Sorry Skipper this is what I meant. http://www.ww2aircraft.net/forum/aviation/b-17-fuddy-duddy-make-over-17963.html

She is still flying as Fuddy Duddy, they have given her a high polish and the engine cowling that looks green in your picture is now yellow.
I haven't seen any good shots of her noseart at Chino to compare against yours.


Wheels


----------



## skipperbob (May 25, 2010)

I can't tell you how happy it made me to check out the link you posted! I feel so much better to see that Fuddy Duddy is receiving such TLC. I wish it had been handled better but it looks like she is in a better place than where she was. The engine cowling you mention was indeed green. I'm afraid my old brain has forgotten exactly why but I believe it was meant as a memorial type thing for missing aircrew. I may be wrong but that is my recollection anyway. Thanks again - made my day to see the old Fud looking so good!


----------



## pbfoot (May 25, 2010)

skipperbob said:


> . I wish it had been handled better but it looks like she is in a better place than where she was. The engine cowling you mention was indeed green. !


you won't get that sentiment from the guys at Genny


----------



## wheelsup_cavu (May 25, 2010)

skipperbob said:


> I can't tell you how happy it made me to check out the link you posted! I feel so much better to see that Fuddy Duddy is receiving such TLC. I wish it had been handled better but it looks like she is in a better place than where she was. The engine cowling you mention was indeed green. I'm afraid my old brain has forgotten exactly why but I believe it was meant as a memorial type thing for missing aircrew. I may be wrong but that is my recollection anyway. Thanks again - made my day to see the old Fud looking so good!



I am glad that it helped. When i saw her at Chino she still looked real sharp.
I got to see her fly at the show but I also quite by accident got to see her fly by my house on her way to the show.
I almost ignored what I heard because I couldn't beleive my ears.

The video below is of her taxiing to takeoff and leave after the show was over.
You will probably need quicktime to watch it.


Wheels


----------



## PamelaMyers (Jul 30, 2011)

Hi, I am new and before I ask my question, I first want to share my link to my hubby's flight on Fuddy Duddy in the 90's as I think some of you may be interested in reading it  My hubby loves WW planes. I bought him a ticket one time as a surprise and boy oh boy was he in his glory. http://richard-and-pamela-myers.net/my-ride-on-fuddy-duddy<---This is what he wrote about the flight and photos. 

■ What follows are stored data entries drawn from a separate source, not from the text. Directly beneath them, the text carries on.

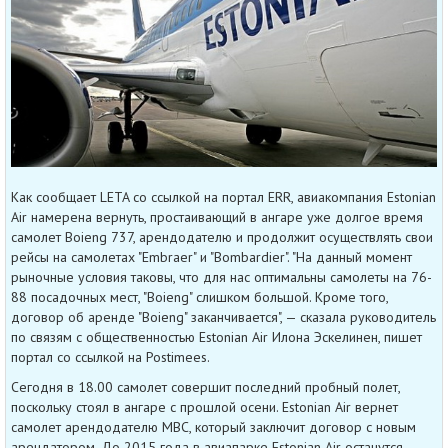
Как сообщает LETA со ссылкой на портал ERR, авиакомпания Estonian
Air намерена вернуть, простаивающий в ангаре уже долгое время
самолет Boieng 737, арендодателю и продолжит осуществлять свои
рейсы на самолетах "Embraer" и "Bombardier". "На данный момент
рыночные условия таковы, что для нас оптимальны самолеты на 76-
88 посадочных мест, "Boieng" слишком большой. Кроме того,
договор об аренде "Boieng" заканчивается", — сказала руководитель
по связям с общественностью Estonian Air Илона Эскелинен, пишет
портал со ссылкой на Postimees.
Сегодня в 18.00 самолет совершит последний пробный полет,
поскольку стоял в ангаре с прошлой осени. Estonian Air вернет
самолет арендодателю MBC, который заключит договор с новым
арендатором. До 2015 года в авиапарке Estonian Air останутся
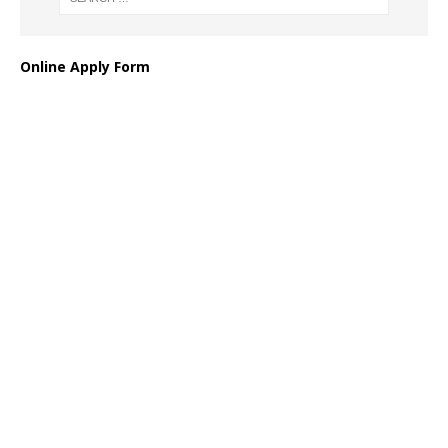
Online Apply Form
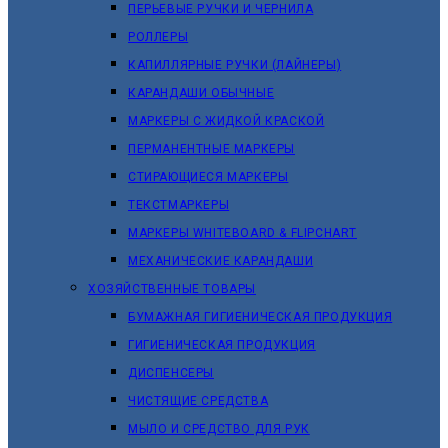
ПЕРЬЕВЫЕ РУЧКИ И ЧЕРНИЛА
РОЛЛЕРЫ
КАПИЛЛЯРНЫЕ РУЧКИ (ЛАЙНЕРЫ)
КАРАНДАШИ ОБЫЧНЫЕ
МАРКЕРЫ C ЖИДКОЙ КРАСКОЙ
ПЕРМАНЕНТНЫЕ МАРКЕРЫ
СТИРАЮЩИЕСЯ МАРКЕРЫ
ТЕКСТМАРКЕРЫ
МАРКЕРЫ WHITEBOARD & FLIPCHART
МЕХАНИЧЕСКИЕ КАРАНДАШИ
ХОЗЯЙСТВЕННЫЕ ТОВАРЫ
БУМАЖНАЯ ГИГИЕНИЧЕСКАЯ ПРОДУКЦИЯ
ГИГИЕНИЧЕСКАЯ ПРОДУКЦИЯ
ДИСПЕНСЕРЫ
ЧИСТЯЩИЕ СРЕДСТВА
МЫЛО И СРЕДСТВО ДЛЯ РУК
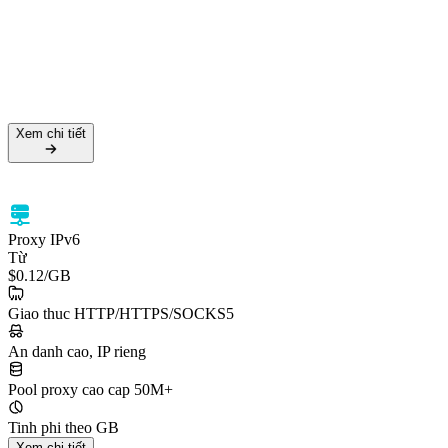
Tỷ lệ thành công 99.5%
Hỗ trợ HTTPS & SOCKS5
Nhắm mục tiêu cấp quốc gia
Xem chi tiết
Xem chi tiết
Proxy IPv6
Từ
$0.12
/GB
Giao thuc HTTP/HTTPS/SOCKS5
An danh cao, IP rieng
Pool proxy cao cap 50M+
Tinh phi theo GB
Xem chi tiết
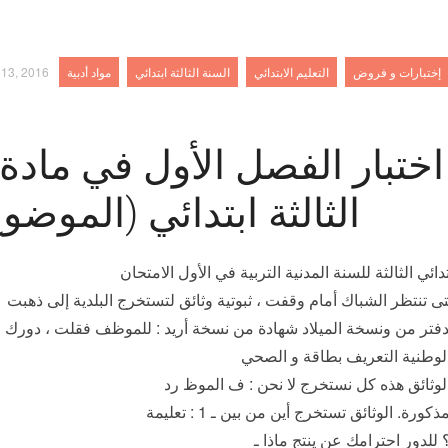
إختبارات و فروض
التعليم الابتدائي
السنة الثالثة ابتدائي
مواد أدبية
13, 2016
اختبار الفصل الأول في مادة ا
الثالثة ابتدائي (الموضوع 5)‫مع‬ ‫التص‬
دائي الثالثة للسنة المدنية التربية في الأول الامتحان
الشباك أمام وقفت ، ثبوتية وثائق لتستخرج البلدية إلى ذهبت
‫الدفتر‬ ‫من‬ ونسخة الميلاد شهادة من نسخة أريد : للموظف فقلت ، دورك حان
‫المذكورة‪.‬‬ ‫الوثائق‬ ‫تستخرج‬ ‫أين‬ ‫من‬ بين ـ : 1 تعليمة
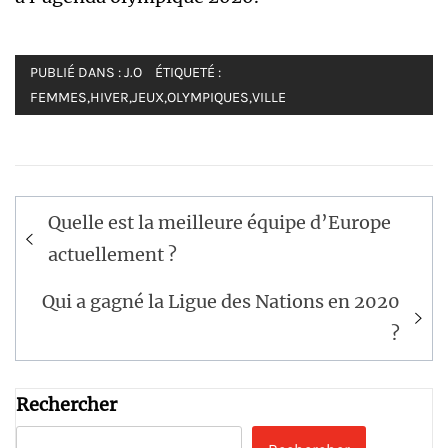
PUBLIÉ DANS :
J.O
ÉTIQUETÉ :
FEMMES
,
HIVER
,
JEUX
,
OLYMPIQUES
,
VILLE
Navigation
Quelle est la meilleure équipe d’Europe
de
actuellement ?
l’article
Qui a gagné la Ligue des Nations en 2020
?
Rechercher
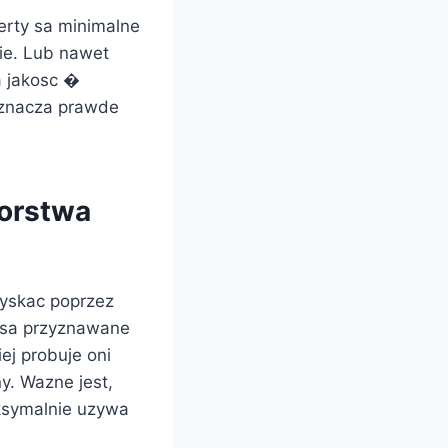
erty sa minimalne
ie. Lub nawet
a jakosc �
oznacza prawde
iorstwa
zyskac poprzez
 sa przyznawane
j probuje oni
y. Wazne jest,
ksymalnie uzywa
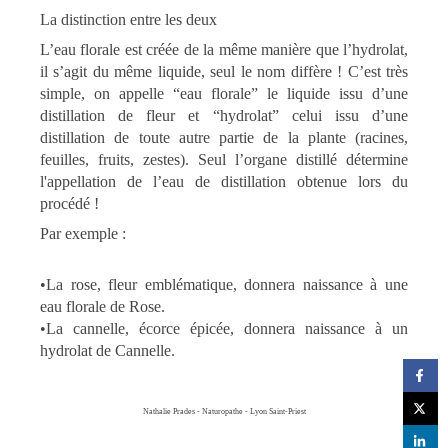
La distinction entre les deux
L’eau florale est créée de la même manière que l’hydrolat,
il s’agit du même liquide, seul le nom diffère ! C’est très
simple, on appelle “eau florale” le liquide issu d’une
distillation de fleur et “hydrolat” celui issu d’une
distillation de toute autre partie de la plante (racines,
feuilles, fruits, zestes). Seul l’organe distillé détermine
l'appellation de l’eau de distillation obtenue lors du
procédé !
Par exemple :
•La rose, fleur emblématique, donnera naissance à une
eau florale de Rose.
•La cannelle, écorce épicée, donnera naissance à un
hydrolat de Cannelle.
Nathalie Prades - Naturopathe - Lyon Saint-Priest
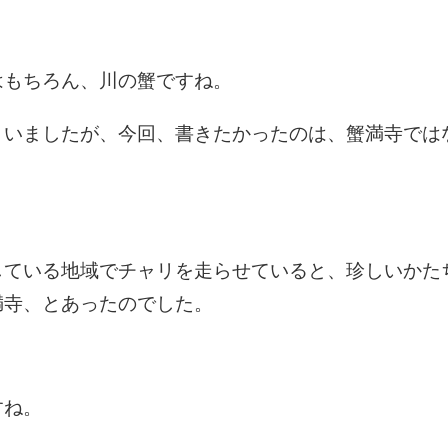
はもちろん、川の蟹ですね。
まいましたが、今回、書きたかったのは、蟹満寺では
している地域でチャリを走らせていると、珍しいかた
満寺、とあったのでした。
すね。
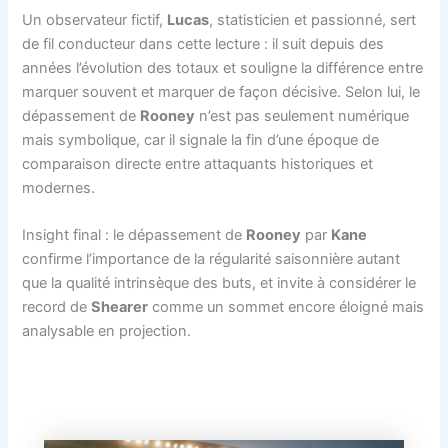
Un observateur fictif,
Lucas
, statisticien et passionné, sert
de fil conducteur dans cette lecture : il suit depuis des
années l’évolution des totaux et souligne la différence entre
marquer souvent et marquer de façon décisive. Selon lui, le
dépassement de
Rooney
n’est pas seulement numérique
mais symbolique, car il signale la fin d’une époque de
comparaison directe entre attaquants historiques et
modernes.
Insight final : le dépassement de
Rooney
par
Kane
confirme l’importance de la régularité saisonnière autant
que la qualité intrinsèque des buts, et invite à considérer le
record de
Shearer
comme un sommet encore éloigné mais
analysable en projection.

My question is related to a poster he collected from an air show with two autographs and we can not locate a year , but we know it was the 19th Annual Air show at Elmira, New York. I am selling(or going to try to sell) the poster, but would like the year of the show for sure if anyone knows it. Here is the link to the poster. 1990′s | A Book Kook I have it in the 1990's section, but I am not sure if that is correct and not sure if it is worth that much either, but I just stuck a figure there for now. Thanks for any help you can give me, and I hope you enjoy the Fuddy Duddy story my hubby wrote. He makes model air planes and hangs them from his ceiling too  I'll share a photo of that later..

ADD ON TO POST -

Well, talk about a ditz!  I just opened the poster and way at the bottom (in the directions to the airport) it clearly says 1999 Air show! DUH! I just asked my husband if he remembers getting this poster at the show (which is the same show he flew in the Fuddy Duddy and he said no! I asked him to go look at his certificate and see if the pilot was the same and it is! This Senior moment stuff is starting to get to me! I am 68 and he is 58 and I swear I do not know which of us has more of these senior moments. I think it's him, but of course, I would say that. <G>


----------



## Crimea_River (Jul 30, 2011)

Hi Pamela, welcome to the forum. What a great gesture giving your hubby a ride on a ww2 aircraft. Wish my wife would do that!


----------



## PamelaMyers (Jul 31, 2011)

Thank you Crimea_River, 

Maybe some day she will buy you a ticket.


----------



## Dermanville (Sep 19, 2011)

These were GREAT shows. I took my kids to a small aerobatic air-show in OC, NJ yesterday, and told them all about the "Cornfield Air Shows" I'd taken their Grandpop to. He was a B-24 pilot who was show down on his 49th mission and spent the rest of the war as a POW. I was fortunate enough to know one of the organizers of these shows, and he got my Dad a ride on "Delectable Doris" - the owner and pilot was kind enough to give Dad the controls so that he could complete his 50th mission. One of the best days that I ever spent with my Dad.


----------